BEGIN RECORDS TO USE
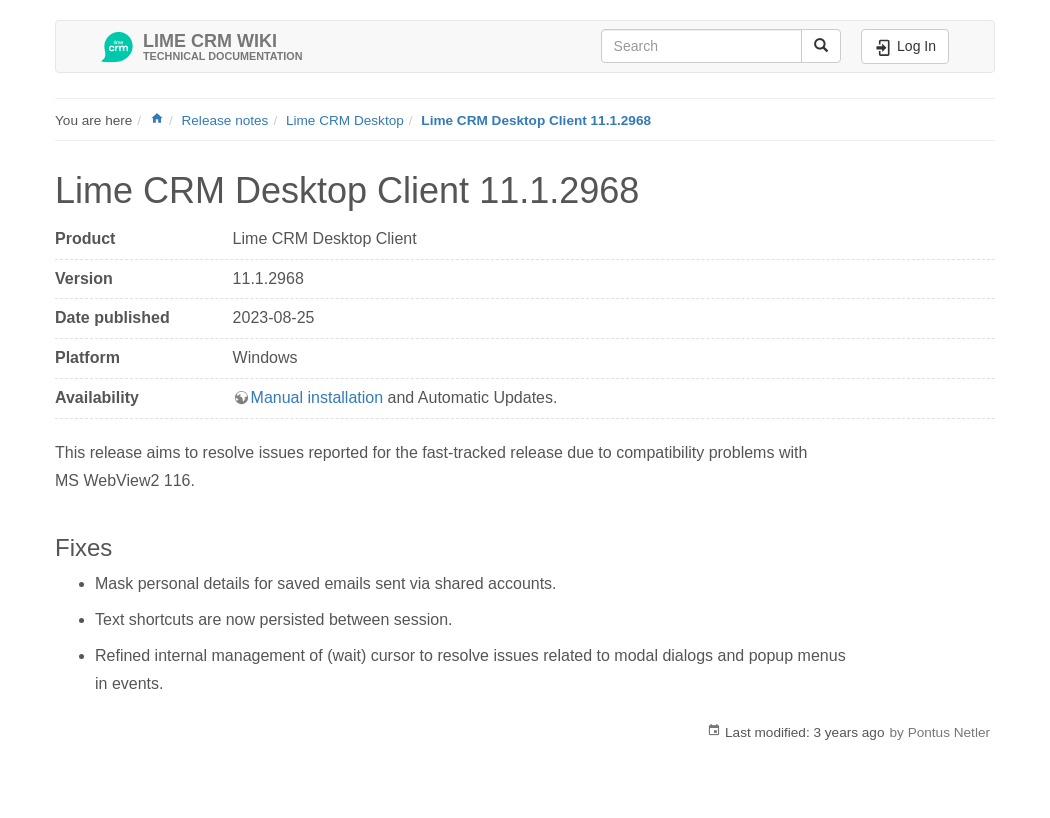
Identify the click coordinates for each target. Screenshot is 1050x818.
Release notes (224, 120)
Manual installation (317, 397)
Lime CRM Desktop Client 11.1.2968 (536, 120)
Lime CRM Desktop (345, 120)
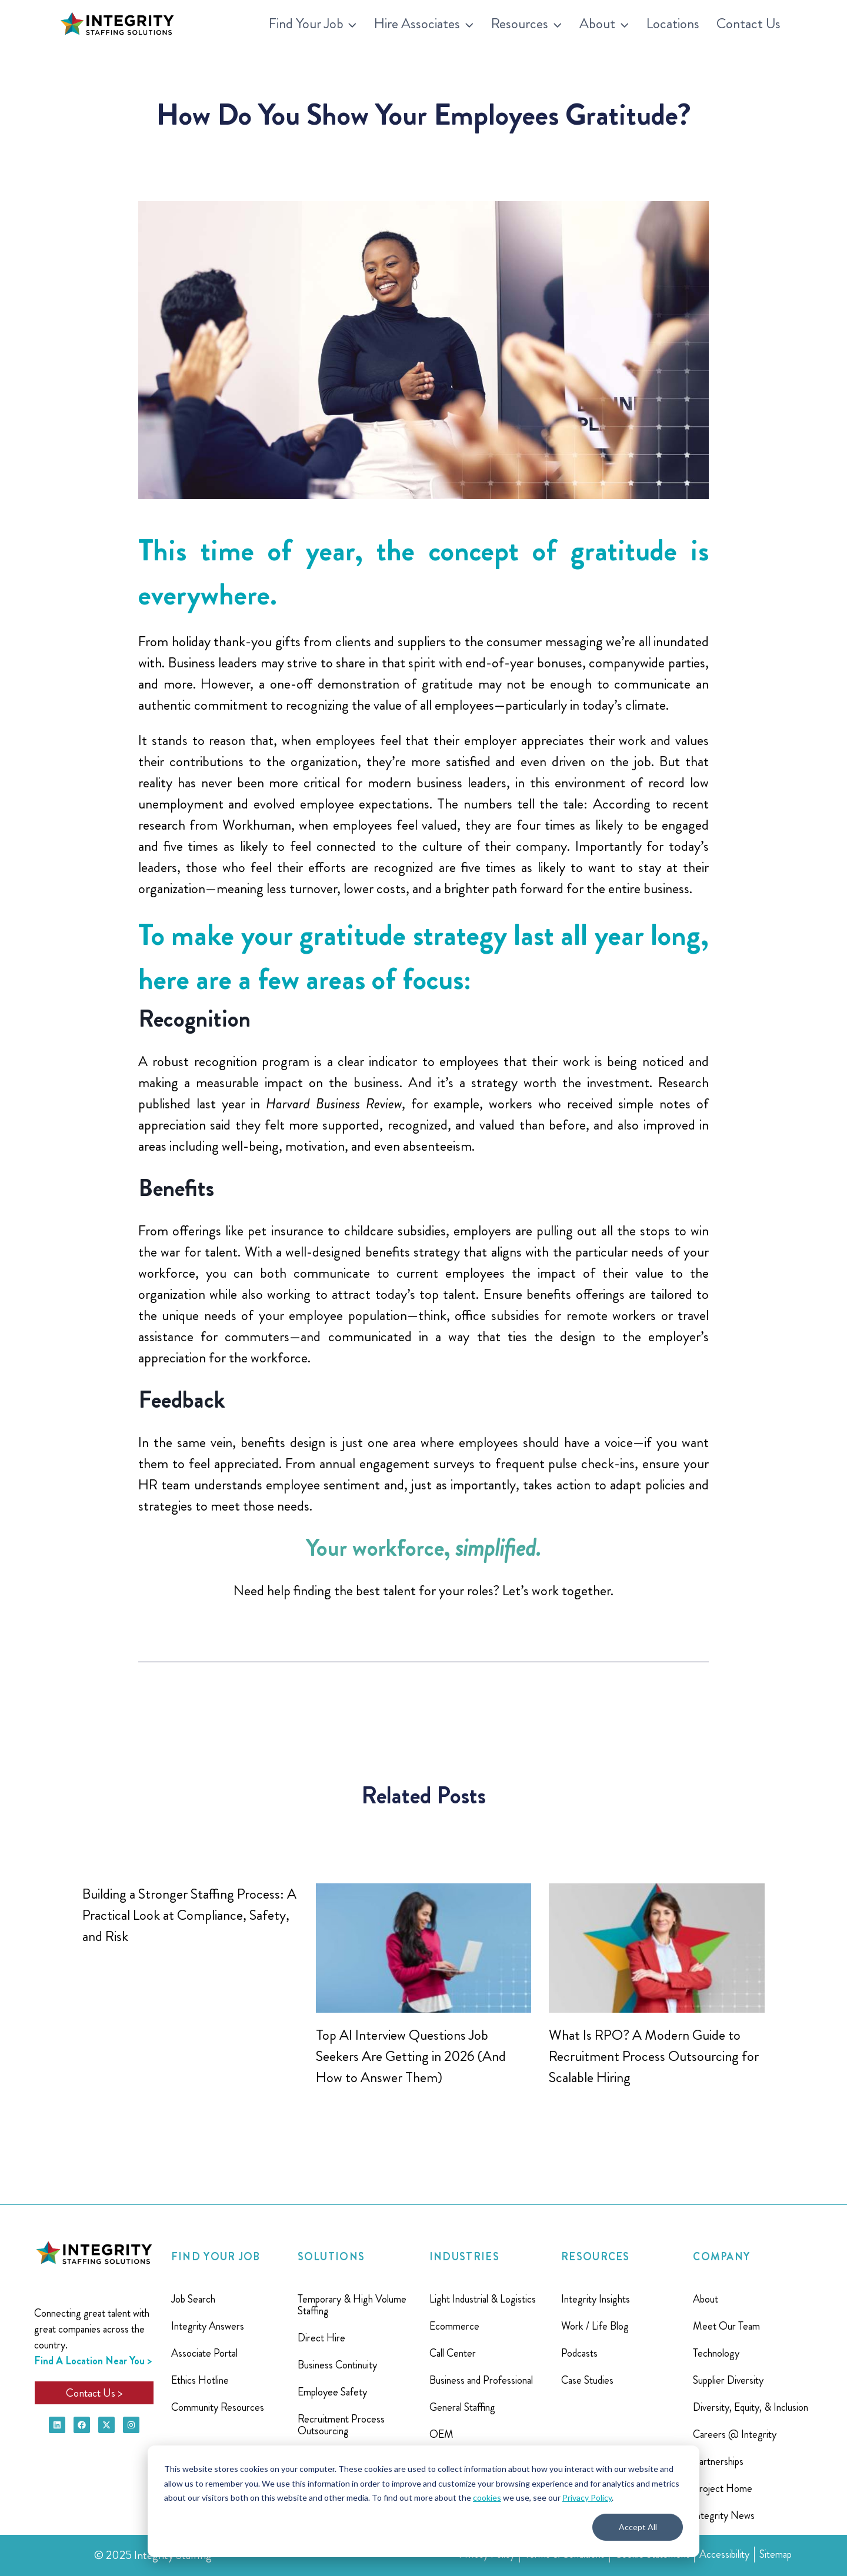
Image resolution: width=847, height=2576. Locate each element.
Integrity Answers (207, 2326)
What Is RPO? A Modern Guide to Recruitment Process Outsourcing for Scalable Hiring (654, 2056)
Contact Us (748, 24)
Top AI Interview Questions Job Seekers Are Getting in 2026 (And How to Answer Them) (411, 2056)
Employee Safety (332, 2392)
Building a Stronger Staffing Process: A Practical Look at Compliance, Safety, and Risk (189, 1915)
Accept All (638, 2527)
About (705, 2299)
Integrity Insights (595, 2299)
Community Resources (217, 2407)
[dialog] (423, 2501)
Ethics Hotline (200, 2380)
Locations (672, 24)
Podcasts (579, 2353)
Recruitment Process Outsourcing (341, 2424)
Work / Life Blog (595, 2326)
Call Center (452, 2353)
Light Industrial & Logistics (482, 2299)
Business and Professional (481, 2380)
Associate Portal (204, 2353)
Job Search (193, 2299)
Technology (716, 2353)
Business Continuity (337, 2365)
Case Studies (587, 2380)
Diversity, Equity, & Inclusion (750, 2407)
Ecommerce (454, 2326)
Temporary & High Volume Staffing (352, 2304)
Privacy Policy (587, 2498)
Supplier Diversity (728, 2380)
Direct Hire (321, 2338)
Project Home (722, 2488)
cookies (487, 2498)
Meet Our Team (726, 2326)
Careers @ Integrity (734, 2434)
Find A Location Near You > (93, 2360)
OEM (441, 2434)
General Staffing (462, 2407)
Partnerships (718, 2461)
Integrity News (724, 2515)
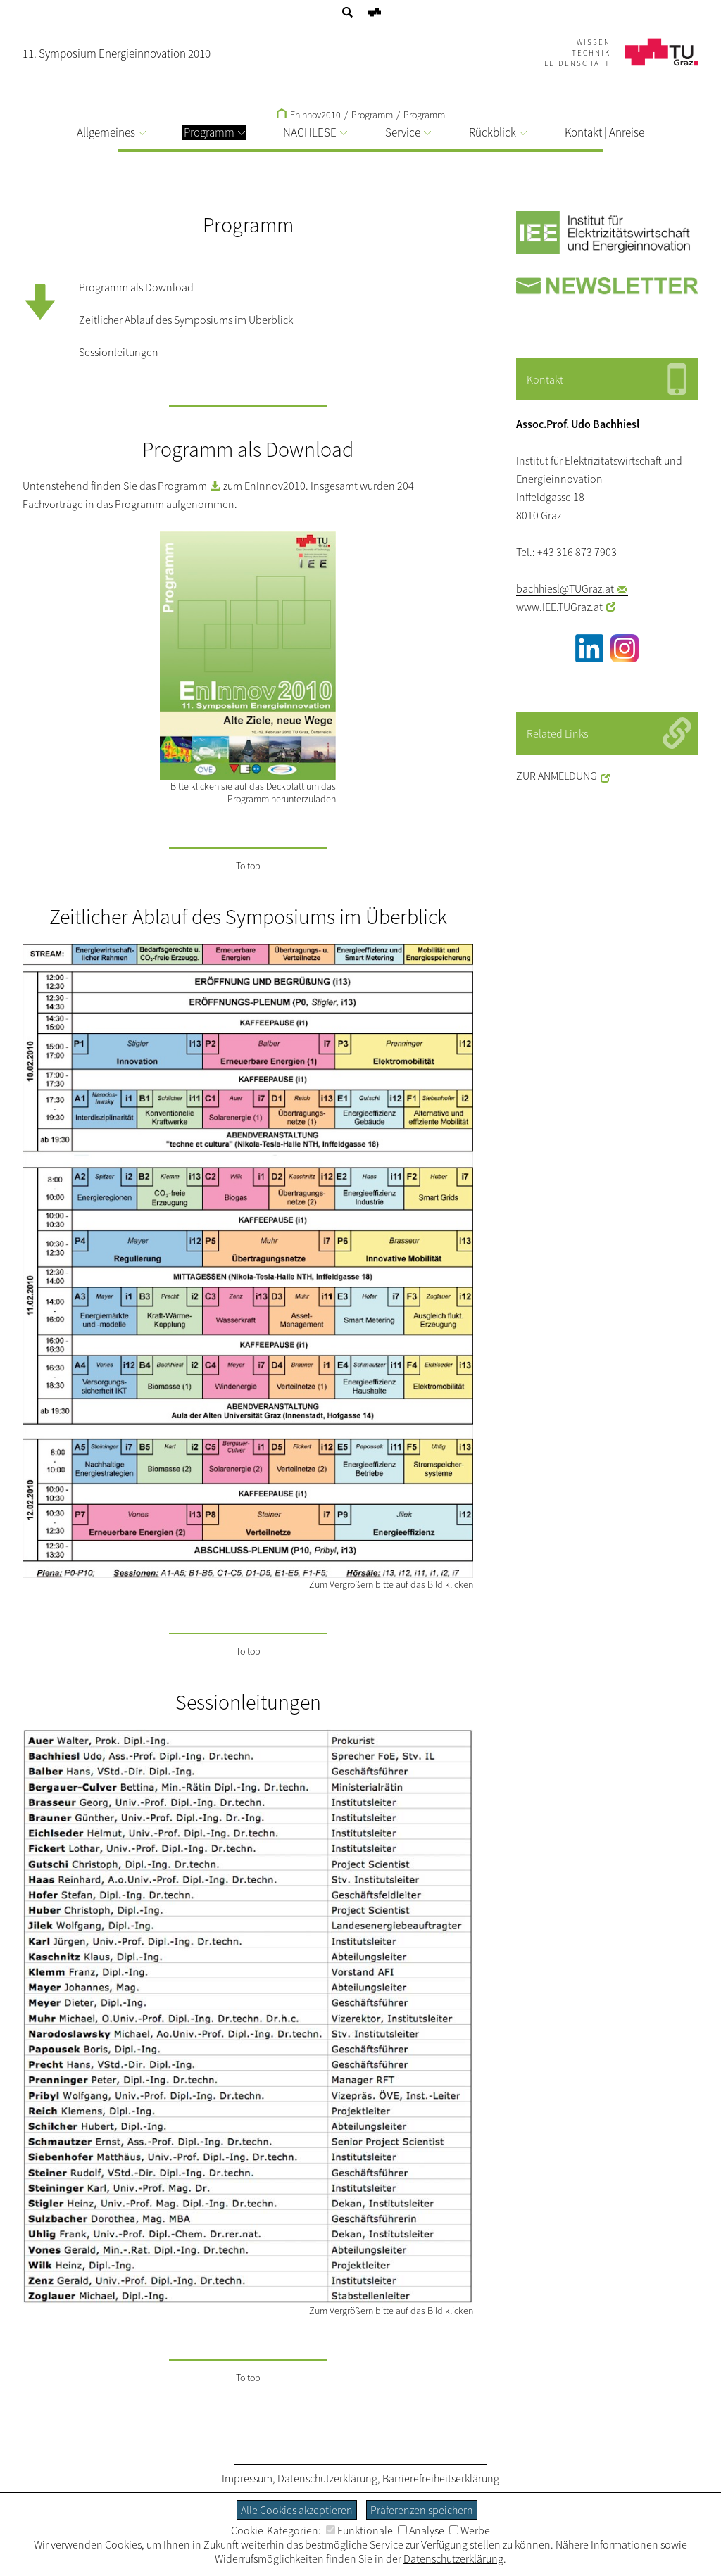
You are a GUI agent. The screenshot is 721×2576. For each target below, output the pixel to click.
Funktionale (359, 2530)
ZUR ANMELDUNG (556, 776)
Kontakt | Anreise (604, 132)
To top (248, 865)
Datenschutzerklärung (327, 2478)
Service (408, 132)
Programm (424, 114)
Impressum (247, 2478)
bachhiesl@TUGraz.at (565, 588)
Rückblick (498, 132)
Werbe (469, 2530)
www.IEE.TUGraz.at (559, 607)
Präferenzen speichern (421, 2510)
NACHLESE (315, 132)
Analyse (421, 2530)
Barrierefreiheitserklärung (440, 2478)
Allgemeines (111, 132)
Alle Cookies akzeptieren (297, 2510)
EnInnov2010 (309, 114)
END RECORDS TO USE
- _WHAT THE TASK REQUIRES_:
The copy should run from the first line of the material above through the line with "ZUR ANMELDUNG (556, 776)", repeated exactly and without pictures.

- _RESPONSE TO THE EXERCISE_:
Identify the click coordinates for each target. Screenshot is 1050x818.
Release notes (224, 120)
Manual installation (317, 397)
Lime CRM Desktop Client 11.1.2968 (536, 120)
Lime CRM Desktop (345, 120)
Image resolution: width=847, height=2576. Locate each element.
Integrity Answers (207, 2326)
What Is RPO? A Modern Guide to Recruitment Process Outsourcing for Scalable Hiring (654, 2056)
Contact Us (748, 24)
Top AI Interview Questions Job Seekers Are Getting in 2026 (And How to Answer Them) (411, 2056)
Employee Safety (332, 2392)
Building a Stronger Staffing Process: A Practical Look at Compliance, Safety, and Risk (189, 1915)
Accept All (638, 2527)
About (705, 2299)
Integrity Insights (595, 2299)
Community Resources (217, 2407)
[dialog] (423, 2501)
Ethics Hotline (200, 2380)
Locations (672, 24)
Podcasts (579, 2353)
Recruitment Process Outsourcing (341, 2424)
Work / Life Blog (595, 2326)
Call Center (452, 2353)
Light Industrial & Logistics (482, 2299)
Business and Professional (481, 2380)
Associate Portal (204, 2353)
Job Search (193, 2299)
Technology (716, 2353)
Business Continuity (337, 2365)
Case Studies (587, 2380)
Diversity, Equity, & Inclusion (750, 2407)
Ecommerce (454, 2326)
Temporary & High Volume Staffing (352, 2304)
Privacy Policy (587, 2498)
Supplier Diversity (728, 2380)
Direct Hire (321, 2338)
Project Home (722, 2488)
cookies (487, 2498)
Meet Our Team (726, 2326)
Careers @ Integrity (734, 2434)
Find A Location Near You > (93, 2360)
OEM (441, 2434)
General Staffing (462, 2407)
Partnerships (718, 2461)
Integrity News (724, 2515)
You are a GUI agent. The screenshot is 721×2576. For each target below, output the pixel to click.
Funktionale (359, 2530)
ZUR ANMELDUNG (556, 776)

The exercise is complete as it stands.